Taipei, Jan. 17 (CNA) Vice Finance Minister Wu Tang-chieh (吳當傑) said Saturday that the National Financial Stabilization Fund will continue to support Taiwan's stock market on Jan. 18 to fend off the impact of a plunge on Wall Street and European markets on Friday.
Wu, the executive secretary and manager of the financial stabilization fund, did not respond to concerns over the results of the national general elections on Saturday, which have raised fears of the possible deterioration in cross-strait ties.
Tsai Ing-wen (蔡英文), the candidate of the opposition Democratic Progressive Party (DPP), easily defeated Eric Chu (朱立倫) of the ruling Kuomintang (KMT) and James Soong (宋楚瑜) of the smaller People First Party.
Though Tsai has stressed she will maintain the status quo in relations with China, the DPP is known for its support for Taiwan's sovereignty and independence and resistance to businesses developing close ties with Chinese companies, in contrast to the KMT's friendly attitude toward China.
The change in the political landscape has led some investors to worry that the KMT's defeat could have an adverse impact on the performance of Taiwan's stock market on Monday.
Saying he respected the outcome of the elections, Wu indicated that their conclusion removes an element of political uncertainty that had been hanging over the market, even if the result was widely expected.
His bigger concern, however, is the negative effect of volatility in the global financial markets, which fell sharply on Friday amid lingering worries over further weakness in international crude oil prices.
On Friday, the Dow Jones Industrial Average tumbled 2.39 percent, while the markets in Germany and France plunged 2.38 percent and 2.54 percent, respectively, after international crude oil prices fell below the US$30 mark per barrel.
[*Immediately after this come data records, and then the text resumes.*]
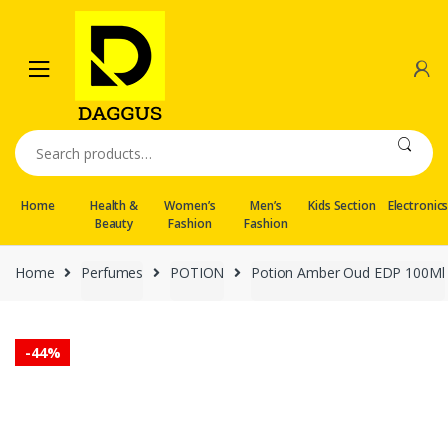
Skip
Skip
to
to
navigation
content
Search
for:
Home
Health &
Women’s
Men’s
Kids Section
Electronic
Beauty
Fashion
Fashion
Home
Perfumes
POTION
Potion Amber Oud EDP 100Ml
-
44%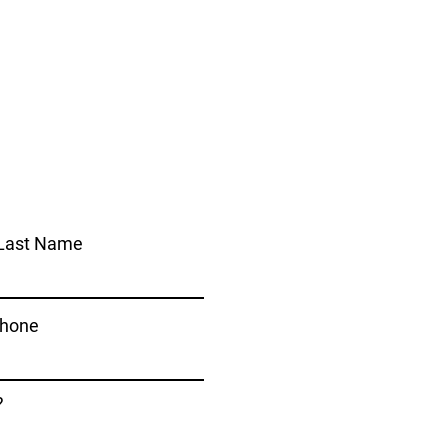
Last Name
hone
?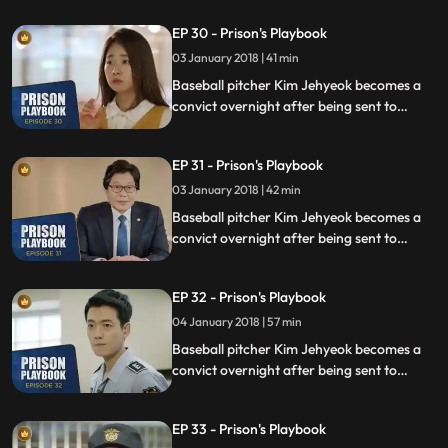
sexual assault, days before he was due to
EP 30 - Prison's Playbook
fly to the US to join the Boston Red Sox.
03 January 2018 | 41 min
Baseball pitcher Kim Jehyeok becomes a
convict overnight after being sent to
prison for defending his sister from a
sexual assault, days before he was due to
EP 31 - Prison's Playbook
fly to the US to join the Boston Red Sox.
03 January 2018 | 42 min
Baseball pitcher Kim Jehyeok becomes a
convict overnight after being sent to
prison for defending his sister from a
sexual assault, days before he was due to
EP 32 - Prison's Playbook
fly to the US to join the Boston Red Sox.
04 January 2018 | 57 min
Baseball pitcher Kim Jehyeok becomes a
convict overnight after being sent to
prison for defending his sister from a
sexual assault, days before he was due to
EP 33 - Prison's Playbook
fly to the US to join the Boston Red Sox.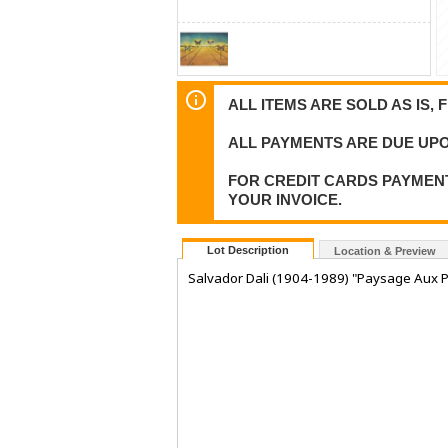
ALL ITEMS ARE SOLD AS IS, 
ALL PAYMENTS ARE DUE UPO
FOR CREDIT CARDS PAYMENT
YOUR INVOICE.
Lot Description
Location & Preview
Salvador Dali (1904-1989) "Paysage Aux P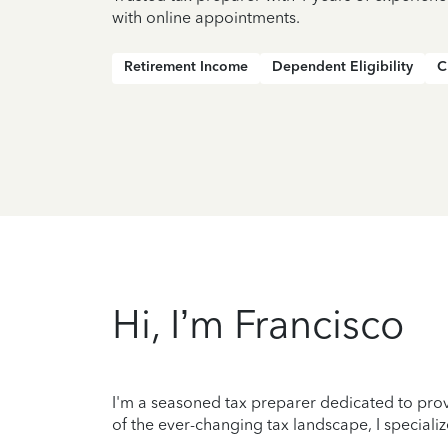
with online appointments.
Retirement Income
Dependent Eligibility
C
Hi, I’m Francisco
I'm a seasoned tax preparer dedicated to prov
of the ever-changing tax landscape, I specializ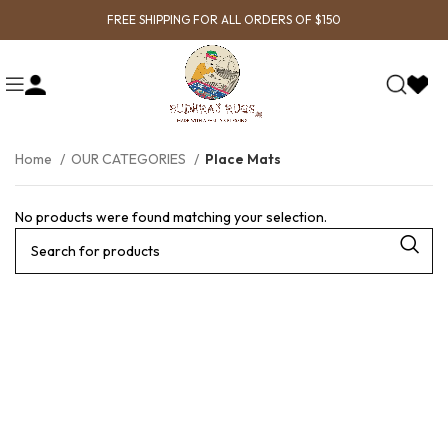
FREE SHIPPING FOR ALL ORDERS OF $150
Home
OUR CATEGORIES
Place Mats
No products were found matching your selection.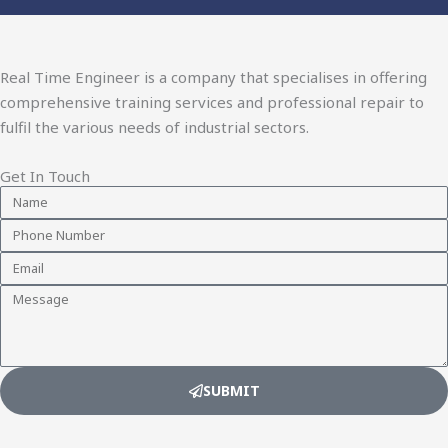
Real Time Engineer is a company that specialises in offering
comprehensive training services and professional repair to
fulfil the various needs of industrial sectors.
Get In Touch
Name
Phone
Number
Email
Message
SUBMIT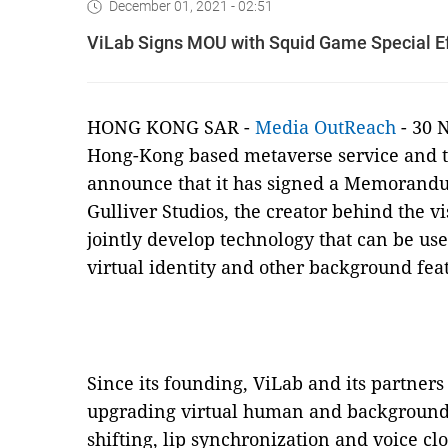
December 01, 2021 - 02:51
ViLab Signs MOU with Squid Game Special Ef
HONG KONG SAR -
Media OutReach
- 30 
Hong-Kong based metaverse service and te
announce that it has signed a Memorand
Gulliver Studios, the creator behind the vi
jointly develop technology that can be us
virtual identity and other background fea
Since its founding, ViLab and its partne
upgrading virtual human and background 
shifting, lip synchronization and voice clo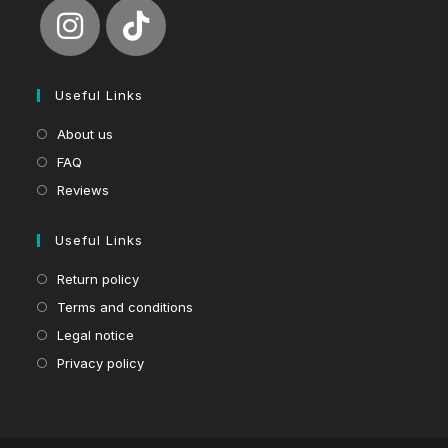
Useful Links
About us
FAQ
Reviews
Useful Links
Return policy
Terms and conditions
Legal notice
Privacy policy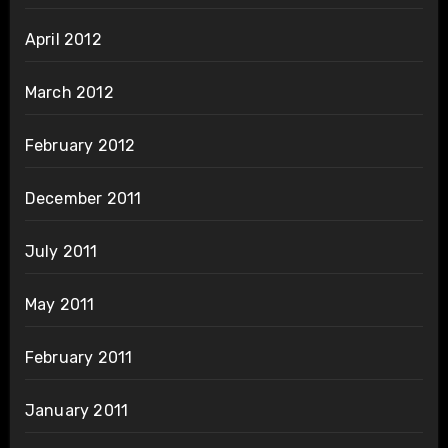
April 2012
March 2012
February 2012
December 2011
July 2011
May 2011
February 2011
January 2011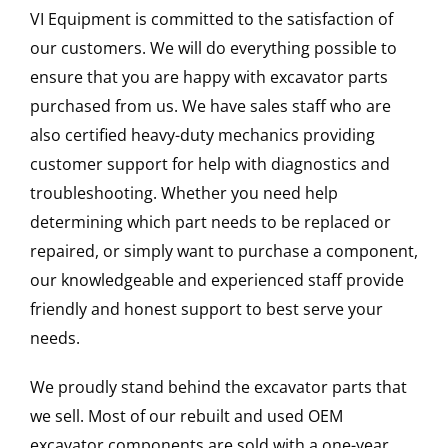
VI Equipment is committed to the satisfaction of
our customers. We will do everything possible to
ensure that you are happy with excavator parts
purchased from us. We have sales staff who are
also certified heavy-duty mechanics providing
customer support for help with diagnostics and
troubleshooting. Whether you need help
determining which part needs to be replaced or
repaired, or simply want to purchase a component,
our knowledgeable and experienced staff provide
friendly and honest support to best serve your
needs.
We proudly stand behind the excavator parts that
we sell. Most of our rebuilt and used OEM
excavator components are sold with a one-year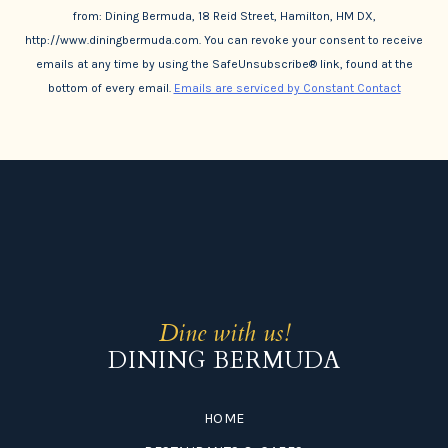
from: Dining Bermuda, 18 Reid Street, Hamilton, HM DX,
http://www.diningbermuda.com. You can revoke your consent to receive
emails at any time by using the SafeUnsubscribe® link, found at the
bottom of every email.
Emails are serviced by Constant Contact
Dine with us!
DINING BERMUDA
HOME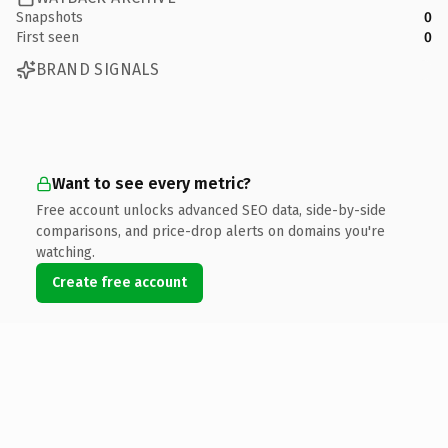
Snapshots
0
First seen
0
BRAND SIGNALS
Want to see every metric?
Free account unlocks advanced SEO data, side-by-side
comparisons, and price-drop alerts on domains you're
watching.
Create free account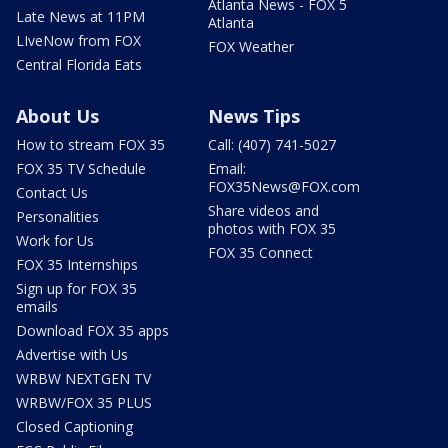
Atlanta News - FOX 5
Late News at 11PM
Atlanta
LIveNow from FOX
FOX Weather
Central Florida Eats
About Us
News Tips
How to stream FOX 35
Call: (407) 741-5027
FOX 35 TV Schedule
Email:
FOX35News@FOX.com
Contact Us
Share videos and
Personalities
photos with FOX 35
Work for Us
FOX 35 Connect
FOX 35 Internships
Sign up for FOX 35
emails
Download FOX 35 apps
Advertise with Us
WRBW NEXTGEN TV
WRBW/FOX 35 PLUS
Closed Captioning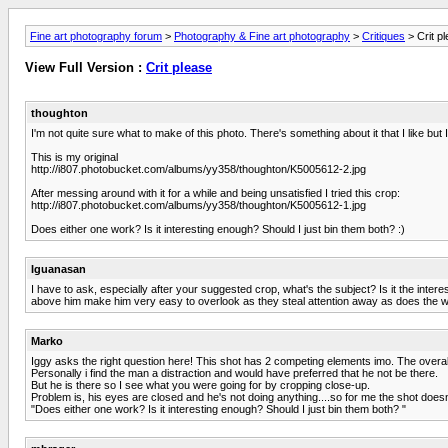
Fine art photography forum
>
Photography & Fine art photography
>
Critiques
> Crit p
View Full Version :
Crit please
thoughton
I'm not quite sure what to make of this photo. There's something about it that I like but
This is my original
http://i807.photobucket.com/albums/yy358/thoughton/K5005612-2.jpg
After messing around with it for a while and being unsatisfied I tried this crop:
http://i807.photobucket.com/albums/yy358/thoughton/K5005612-1.jpg
Does either one work? Is it interesting enough? Should I just bin them both? :)
Iguanasan
I have to ask, especially after your suggested crop, what's the subject? Is it the inte
above him make him very easy to overlook as they steal attention away as does the wh
Marko
Iggy asks the right question here! This shot has 2 competing elements imo. The overall 
Personally i find the man a distraction and would have preferred that he not be there.
But he is there so I see what you were going for by cropping close-up.
Problem is, his eyes are closed and he's not doing anything....so for me the shot doesn't w
"Does either one work? Is it interesting enough? Should I just bin them both? "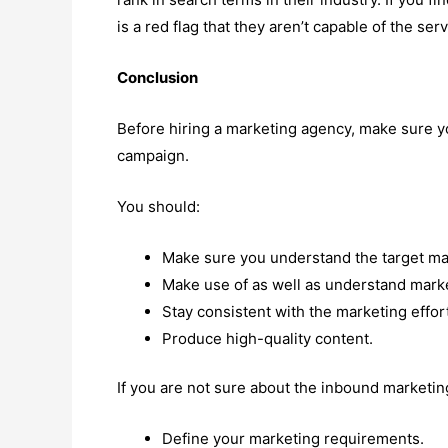
is a red flag that they aren’t capable of the serv
Conclusion
Before hiring a marketing agency, make sure 
campaign.
You should:
Make sure you understand the target mar
Make use of as well as understand market
Stay consistent with the marketing effort
Produce high-quality content.
If you are not sure about the inbound marketin
Define your marketing requirements.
Wu said the financial stabilization fund will continue to keep a close eye on the reaction of Taiwan's market to the global losses at the end of last week, and if shares face any unreasonable selling Monday, the fund will jump in to restore investors' confidence.
The NT$500 billion (US$14.79 billion) stabilization fund is a mechanism set up by the government to serve as a buffer against unexpected external factors that disrupt the bourse.
The fund, which has been in existence since February 2000, intervenes in the market when it receives authorization from the fund committee.
The stabilization fund has made its presence felt since August, when Taiwan's market was hurt by a weakening Chinese yuan and global volatility.
The fund committee has authorized the fund to buy local shares until it holds a review meeting in the afternoon of Jan. 18 to decide whether the intervention will continue.
Tseng Ming-chung (曾銘宗), chairman of the Financial Supervisory Commission (FSC), said the local market will only stabilize if the Chinese yuan turns stable and the equity markets in the United States and Europe stage rebound.
But Tseng said Taiwan's stock market is expected to get support from Taiwan's improving economic fundamentals, as the economy is expected to grow 2.32 percent this year after an estimated 1.06 percent increase last year.
Tseng said he expected further interest rate hikes in the U.S. and moves by other economies to cut rates to send ripples through the non-U.S. dollar currency markets, which is likely to increase the risks to investors in Taiwan's stock market.